After hours of talking and getting ready you were finally done and on your way to prom. As soon as you arrive and step foot into you schools what was an old gymnasium, you were mesmerised by how beautiful the school heads and students made it look. The venue covered in shiny glitters and dreamy fairy lights looked breathing.
Since you arrived a bit later because you weren't about to listen to a sappy hour long speech from your teachers about how far you've all come and how they wish you the best of luck for you incoming education and/or job, the people had already started to go out to the dance floor with their dates to dance to slow classic music. You and your friends had made a mission that you all pick up one of the single guys there and dance with them.
Time started to pass and all of your friends suddenly all had dates leaving you all alone standing stiffly by the side or the dance floor right across the white tables with snacks. At that point you were sure that all the descent respectfully guys, that didn't only want sex were taken. When you feel a pair of eyes staring at you.
You look up to see none other then Jimin sitting right across you munching on some snacks all while staring at you. You and him haven't talked to much in general but he was very welcome in your friend group so he would come by during lunch to sit with you guys. You knew his personality very well for someone who wasn't very known at the school.
You've always had an attraction to this boy, and you could feel he felt the same attraction towards you. Time was ticking by and you had no one to dance with so you decided 'fuck it'. You look back at him with a flirty look on your face and gesture him to come over. You weren't actually sure if he'd take the offer but not even 2 milliseconds later you see him almost fall of the chair he was sitting on to jog over to you.
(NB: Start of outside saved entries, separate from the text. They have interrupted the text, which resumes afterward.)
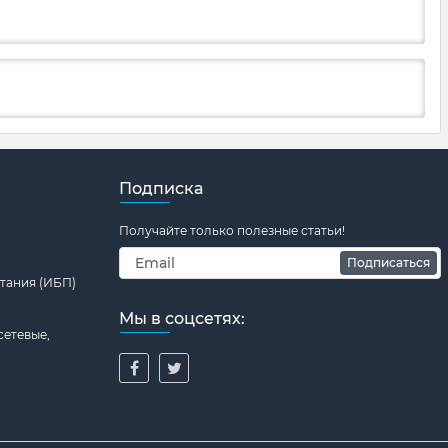
Подписка
Получайте только полезные статьи!
Подписаться
тания (ИБП)
Мы в соцсетях:
сетевые,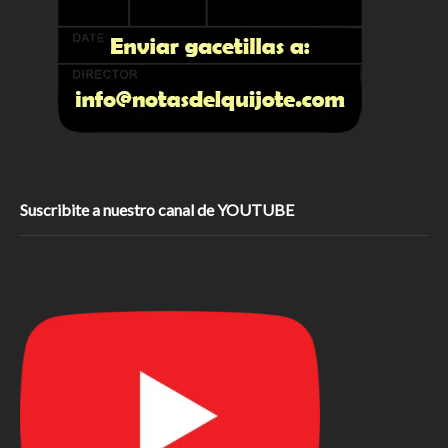
Suscribite a nuestro canal de YOUTUBE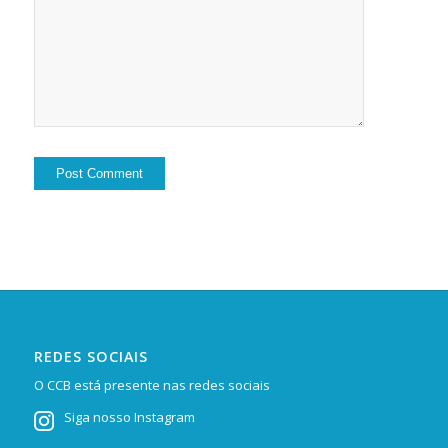
REDES SOCIAIS
O CCB está presente nas redes sociais
Siga nosso Instagram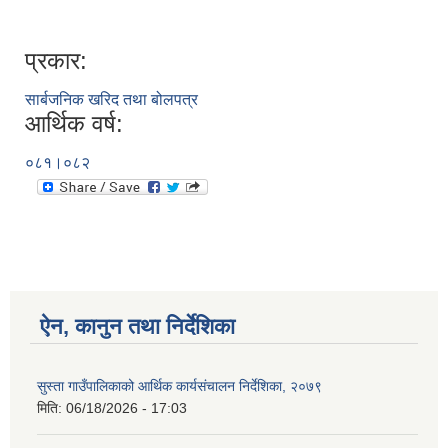
प्रकार:
सार्बजनिक खरिद तथा बोलपत्र
आर्थिक वर्ष:
०८१।०८२
ऐन, कानुन तथा निर्देशिका
सुस्ता गाउँपालिकाको आर्थिक कार्यसंचालन निर्देशिका, २०७९
मिति:
06/18/2026 - 17:03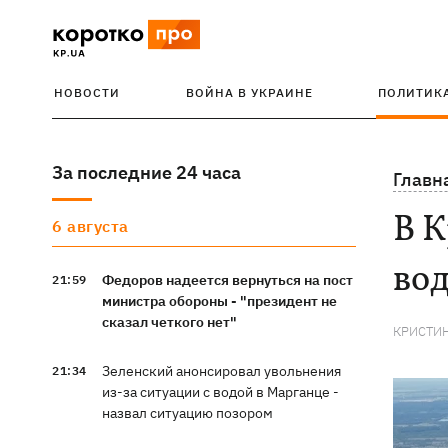
НОВОСТИ
ВОЙНА В УКРАИНЕ
ПОЛИТИК
За последние 24 часа
Главн
В К
6 августа
вод
Федоров надеется вернуться на пост
21:59
министра обороны - "президент не
сказал четкого нет"
КРИСТИ
Зеленский анонсировал увольнения
21:34
из-за ситуации с водой в Марганце -
назвал ситуацию позором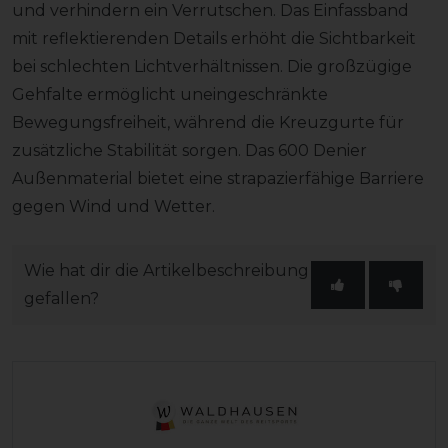
und verhindern ein Verrutschen. Das Einfassband
mit reflektierenden Details erhöht die Sichtbarkeit
bei schlechten Lichtverhältnissen. Die großzügige
Gehfalte ermöglicht uneingeschränkte
Bewegungsfreiheit, während die Kreuzgurte für
zusätzliche Stabilität sorgen. Das 600 Denier
Außenmaterial bietet eine strapazierfähige Barriere
gegen Wind und Wetter.
Wie hat dir die Artikelbeschreibung
gefallen?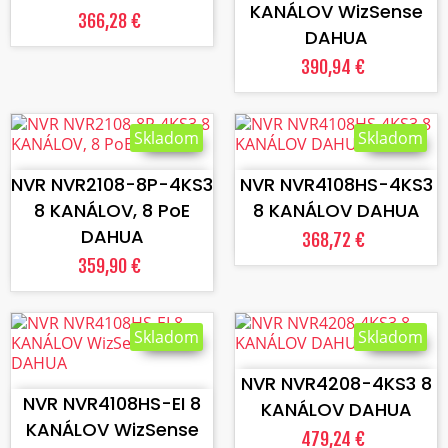
KANÁLOV WizSense
366,28 €
DAHUA
390,94 €
Skladom
Skladom
VLOŽIŤ DO KOŠÍKA
VLOŽIŤ DO KOŠÍKA
NVR NVR2108-8P-4KS3
NVR NVR4108HS-4KS3
8 KANÁLOV, 8 PoE
8 KANÁLOV DAHUA
DAHUA
368,72 €
359,90 €
Skladom
Skladom
VLOŽIŤ DO KOŠÍKA
VLOŽIŤ DO KOŠÍKA
NVR NVR4208-4KS3 8
NVR NVR4108HS-EI 8
KANÁLOV DAHUA
KANÁLOV WizSense
479,24 €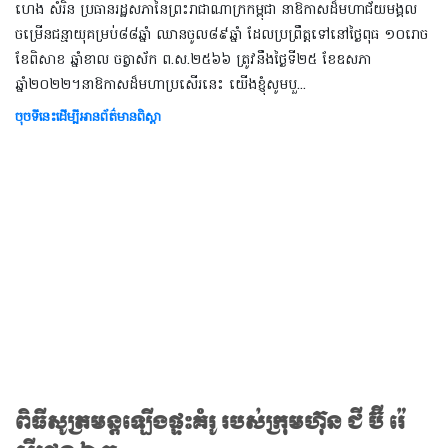
ហេង សំរិន ប្រធានរដ្ឋសភានៃព្រះរាជាណាក្រកម្ពុជា នាឱកាសដ៏មហាជ័យមង្គល
ចម្រើនជន្មាយុគម្រប់៨៨ឆ្នាំ ឈានចូល៨៩ឆ្នាំ ដែលប្រព្រឹត្តទៅនៅថ្ងៃពុធ ១០រោច
ខែពិសាខ ឆ្នាំខាល ចត្វាស័ក ព.ស.២៥៦៦ ត្រូវនឹងថ្ងៃទី២៥ ខែឧសភា
ឆ្នាំ២០២២។នាឱកាសដ៏មហាប្រសើរនេះ យើងខ្ញុំសូមបួ...
ចុចទីនេះដើម្បីអានព័ត៌មានពិស្តា
ពិធីសូត្រមន្តឡើងផ្ទះគំរូ របស់ក្រុមហ៊ុន ជី ប៊ី រ៉េ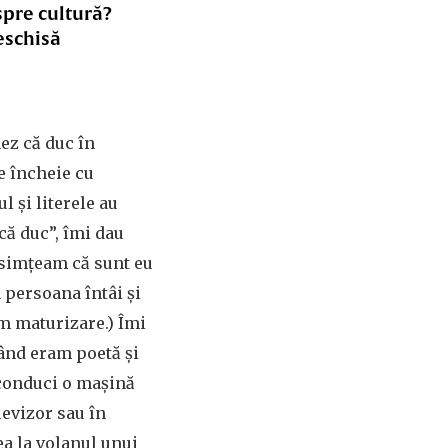
spre cultură?
eschisă
nez că duc în
e încheie cu
l și literele au
că duc”, îmi dau
i simțeam că sunt eu
 persoana întâi și
m maturizare.) Îmi
când eram poetă și
 conduci o mașină
levizor sau în
ea la volanul unui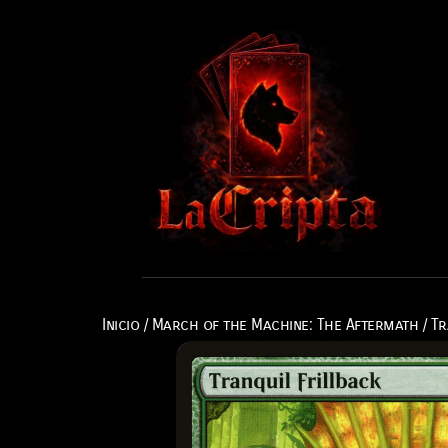
Inicio
/
March of the Machine: The Aftermath
/ Tr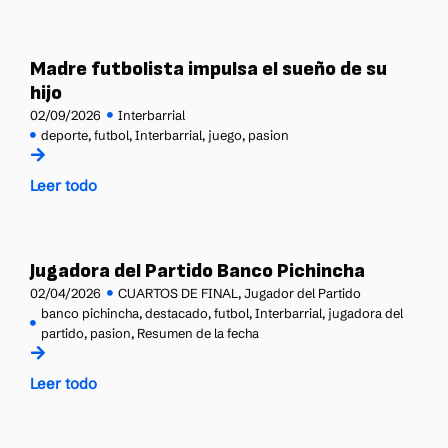
Madre futbolista impulsa el sueño de su
hijo
02/09/2026
Interbarrial
deporte
,
futbol
,
Interbarrial
,
juego
,
pasion
Leer todo
Jugadora del Partido Banco Pichincha
02/04/2026
CUARTOS DE FINAL
,
Jugador del Partido
banco pichincha
,
destacado
,
futbol
,
Interbarrial
,
jugadora del
partido
,
pasion
,
Resumen de la fecha
Leer todo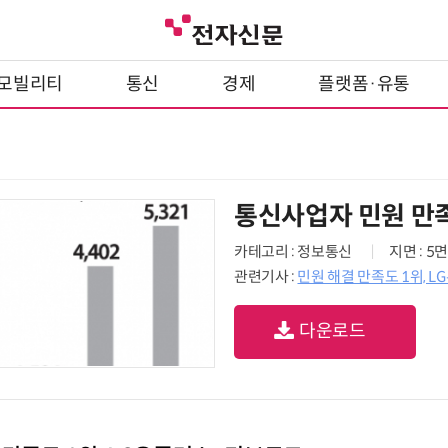
모빌리티
통신
경제
플랫폼·유통
통신사업자 민원 만
카테고리 : 정보통신
지면 : 5면
관련기사 :
민원 해결 만족도 1위, 
다운로드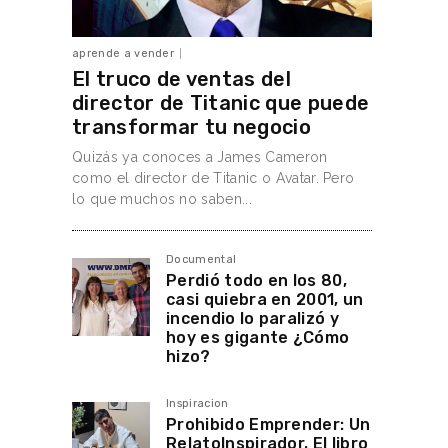
aprende a vender
El truco de ventas del
director de Titanic que puede
transformar tu negocio
Quizás ya conoces a James Cameron
como el director de Titanic o Avatar. Pero
lo que muchos no saben...
Documental
Perdió todo en los 80,
casi quiebra en 2001, un
incendio lo paralizó y
hoy es gigante ¿Cómo
hizo?
Inspiracion
Prohibido Emprender: Un
RelatoInspirador. El libro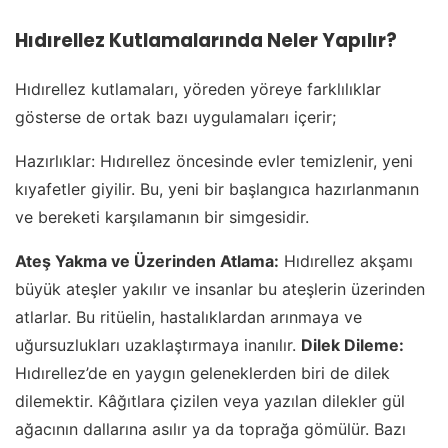
Hıdırellez Kutlamalarında Neler Yapılır?
Hıdırellez kutlamaları, yöreden yöreye farklılıklar
gösterse de ortak bazı uygulamaları içerir;
Hazırlıklar: Hıdırellez öncesinde evler temizlenir, yeni
kıyafetler giyilir. Bu, yeni bir başlangıca hazırlanmanın
ve bereketi karşılamanın bir simgesidir.
Ateş Yakma ve Üzerinden Atlama:
Hıdırellez akşamı
büyük ateşler yakılır ve insanlar bu ateşlerin üzerinden
atlarlar. Bu ritüelin, hastalıklardan arınmaya ve
uğursuzlukları uzaklaştırmaya inanılır.
Dilek Dileme:
Hıdırellez’de en yaygın geleneklerden biri de dilek
dilemektir. Kâğıtlara çizilen veya yazılan dilekler gül
ağacının dallarına asılır ya da toprağa gömülür. Bazı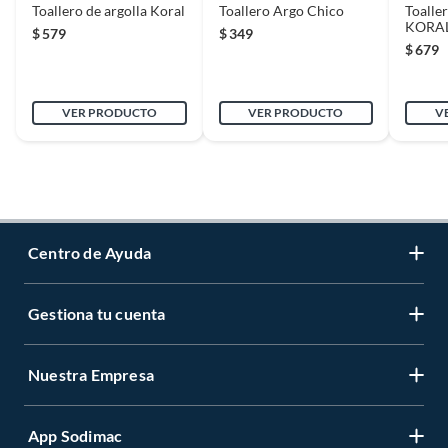
Toallero de argolla Koral
Toallero Argo Chico
Toaller
KORAL
$
579
$
349
mate
$
679
VER PRODUCTO
VER PRODUCTO
V
Centro de Ayuda
Gestiona tu cuenta
Servicio al Cliente
Garantía de Precios
Nuestra Empresa
Gestiona tu cuenta
Formas de Pago
Registrate
Venta a empresas
App Sodimac
Nuestras tiendas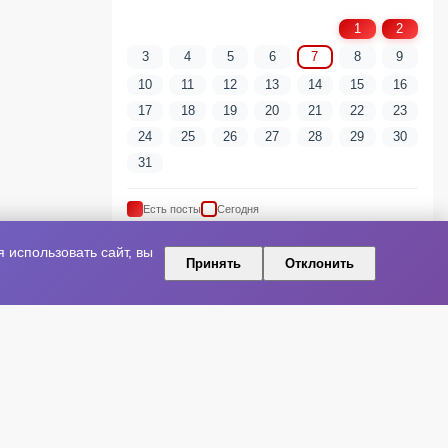
1
2
3
4
5
6
7
8
9
10
11
12
13
14
15
16
17
18
19
20
21
22
23
24
25
26
27
28
29
30
31
Есть посты
Сегодня
использовать сайт, вы
Принять
Отклонить
ПОПУЛЯРНЫЕ ТЕГИ
артист
шоу-бизнес
Новая песня
Артисты
Релиз
Культура
Концерт
Премьера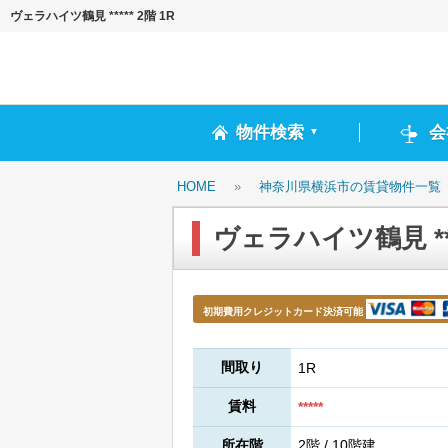
ヴェラハイツ鶴見 ***** 2階 1R
物件検索
会
▼
HOME
»
神奈川県横浜市の賃貸物件一覧
ヴェラハイツ鶴見 ****
初期費用クレジットカード決済可能
間取り
1R
賃料
*****
所在階
2階 / 10階建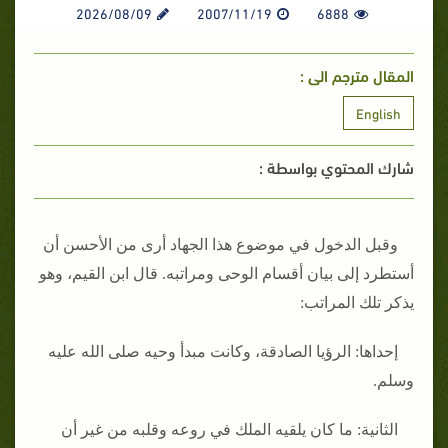
2026/08/09
2007/11/19
6888
المقال مترجم الى :
English
شارك المحتوي بواسطة :
وقبل الدخول في موضوع هذا الجهاد أرى من الأحسن أن
أستطرد إلى بيان أقسام الوحى ومراتبه‏.‏ قال ابن القيم، وهو
يذكر تلك المراتب‏:‏
إحداها‏:‏ الرؤيا الصادقة، وكانت مبدأ وحيه صلى الله عليه
وسلم‏.‏
الثانية‏:‏ ما كان يلقيه الملك في روعه وقلبه من غير أن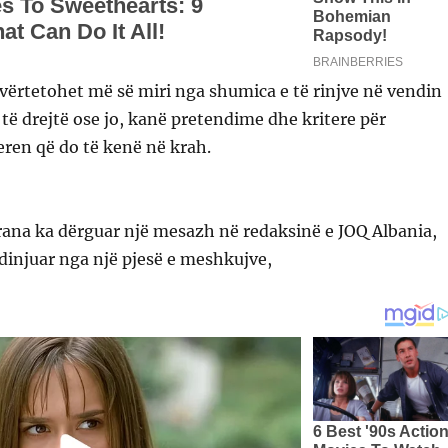
vërtetohet më së miri nga shumica e të rinjve në vendin
e të drejtë ose jo, kanë pretendime dhe kritere për
ren që do të kenë në krah.
rana ka dërguar një mesazh në redaksinë e JOQ Albania,
dinjuar nga një pjesë e meshkujve,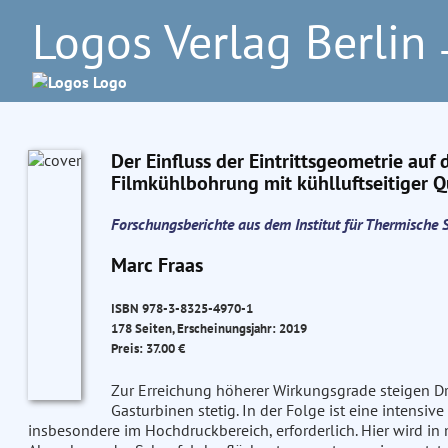
Logos Verlag Berlin
–
Der Einfluss der Eintrittsgeometrie auf
Filmkühlbohrung mit kühlluftseitiger
Forschungsberichte aus dem Institut für Thermisch
Marc Fraas
ISBN 978-3-8325-4970-1
178 Seiten, Erscheinungsjahr: 2019
Preis: 37.00 €
Zur Erreichung höherer Wirkungsgrade steigen Dr
Gasturbinen stetig. In der Folge ist eine intens
insbesondere im Hochdruckbereich, erforderlich. Hier wird 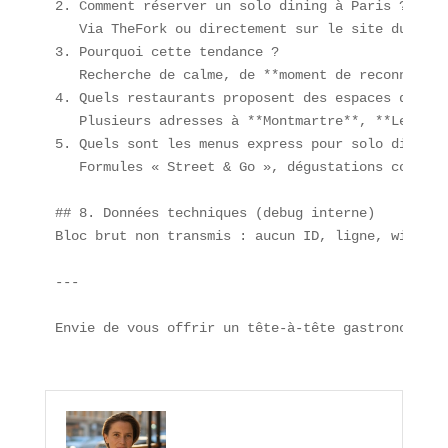
2. Comment réserver un solo dining à Paris ?  

   Via TheFork ou directement sur le site du rest
3. Pourquoi cette tendance ?  

   Recherche de calme, de **moment de reconnexion
4. Quels restaurants proposent des espaces dédiés 
   Plusieurs adresses à **Montmartre**, **Le Mara
5. Quels sont les menus express pour solo diners ?
   Formules « Street & Go », dégustations courtes
## 8. Données techniques (debug interne)  

Bloc brut non transmis : aucun ID, ligne, widget,
---

Envie de vous offrir un tête-à-tête gastronomique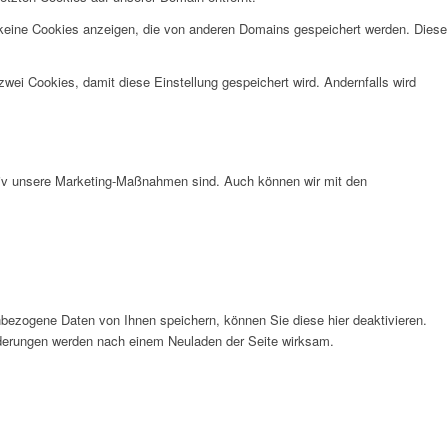
 keine Cookies anzeigen, die von anderen Domains gespeichert werden. Diese
wei Cookies, damit diese Einstellung gespeichert wird. Andernfalls wird
ktiv unsere Marketing-Maßnahmen sind. Auch können wir mit den
bezogene Daten von Ihnen speichern, können Sie diese hier deaktivieren.
Änderungen werden nach einem Neuladen der Seite wirksam.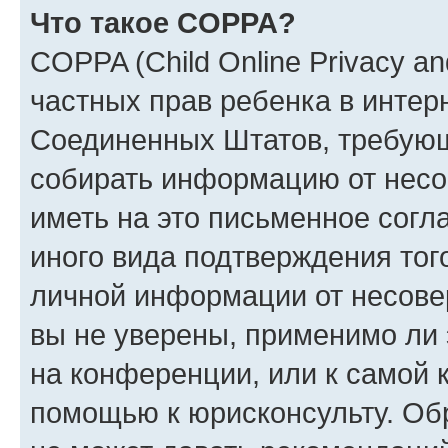
Что такое COPPA?
COPPA (Child Online Privacy and
частных прав ребенка в интерн
Соединенных Штатов, требующи
собирать информацию от несо
иметь на это письменное согл
иного вида подтверждения тог
личной информации от несове
вы не уверены, применимо ли 
на конференции, или к самой 
помощью к юрисконсульту. Об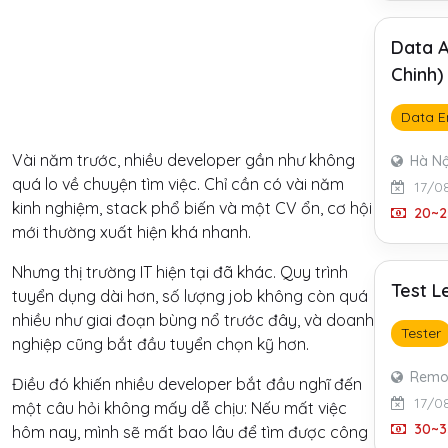
Data A
Chinh)
Data E
Vài năm trước, nhiều developer gần như không
Hà Nộ
quá lo về chuyện tìm việc. Chỉ cần có vài năm
17/0
kinh nghiệm, stack phổ biến và một CV ổn, cơ hội
20~2
mới thường xuất hiện khá nhanh.
Nhưng thị trường IT hiện tại đã khác. Quy trình
Test L
tuyển dụng dài hơn, số lượng job không còn quá
nhiều như giai đoạn bùng nổ trước đây, và doanh
Tester
nghiệp cũng bắt đầu tuyển chọn kỹ hơn.
Remo
Điều đó khiến nhiều developer bắt đầu nghĩ đến
17/0
một câu hỏi không mấy dễ chịu: Nếu mất việc
30~3
hôm nay, mình sẽ mất bao lâu để tìm được công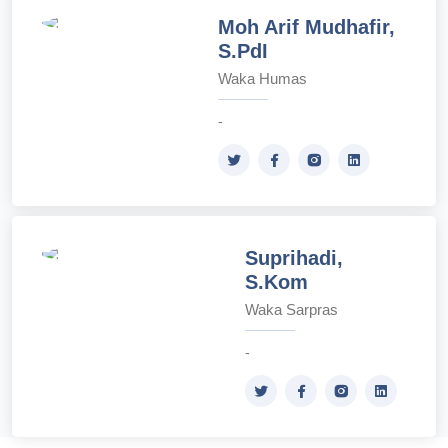
Moh Arif Mudhafir,
S.PdI
Waka Humas
-
Suprihadi,
S.Kom
Waka Sarpras
-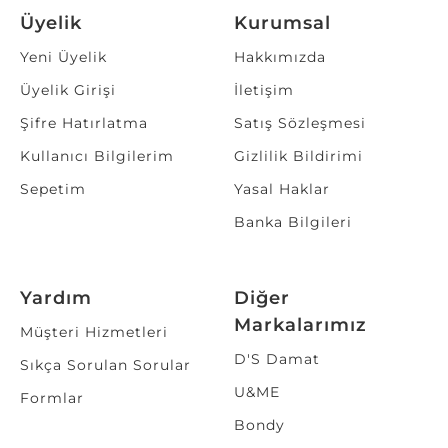
Üyelik
Kurumsal
Yeni Üyelik
Hakkımızda
Üyelik Girişi
İletişim
Şifre Hatırlatma
Satış Sözleşmesi
Kullanıcı Bilgilerim
Gizlilik Bildirimi
Sepetim
Yasal Haklar
Banka Bilgileri
Yardım
Diğer
Markalarımız
Müşteri Hizmetleri
D'S Damat
Sıkça Sorulan Sorular
U&ME
Formlar
Bondy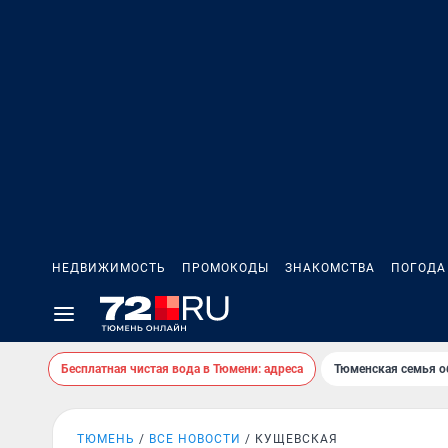
НЕДВИЖИМОСТЬ
ПРОМОКОДЫ
ЗНАКОМСТВА
ПОГОДА
Бесплатная чистая вода в Тюмени: адреса
Тюменская семья о
ТЮМЕНЬ
ВСЕ НОВОСТИ
КУЩЕВСКАЯ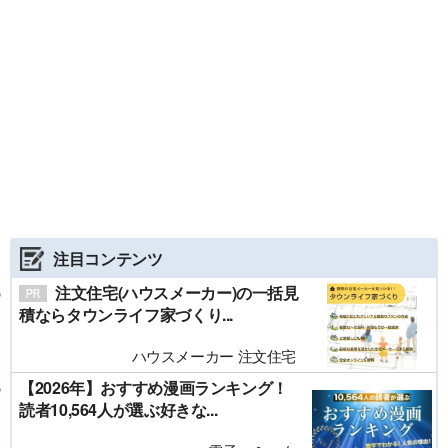
注目コンテンツ
注文住宅(ハウスメーカー)の一括見
積ならタウンライフ家づくり...
ハウスメーカー 注文住宅
【2026年】おすすめ漫画ランキング！
読者10,564人が選ぶ好きな...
He arranges his hair as he walks up to you. ".....hey" he said with a cute smile, trying so very hard to conceal the fact the he was out of breath from running to you. "Hi" you reply back, flashing the same cute smile that he gave you back at him. "Soo uh, wanna dance?" He asked as he offered his hand to you like the gentleman he truly is. You nod in agreement and take his hand. You slowly walk onto the dancefloor and start to slowly get comfortable with eachother's bodies as you both sway across eachother while holding hands.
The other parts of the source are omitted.